↓↓↓

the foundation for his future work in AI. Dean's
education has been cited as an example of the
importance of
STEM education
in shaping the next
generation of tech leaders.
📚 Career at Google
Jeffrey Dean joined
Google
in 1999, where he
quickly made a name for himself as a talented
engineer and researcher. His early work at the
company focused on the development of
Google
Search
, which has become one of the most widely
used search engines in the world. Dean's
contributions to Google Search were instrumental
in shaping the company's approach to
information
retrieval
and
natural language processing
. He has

↑↑↑

§ Directions:
Write down only the number of lines above where the word "company" occurs.

§ Answer to this problem:
2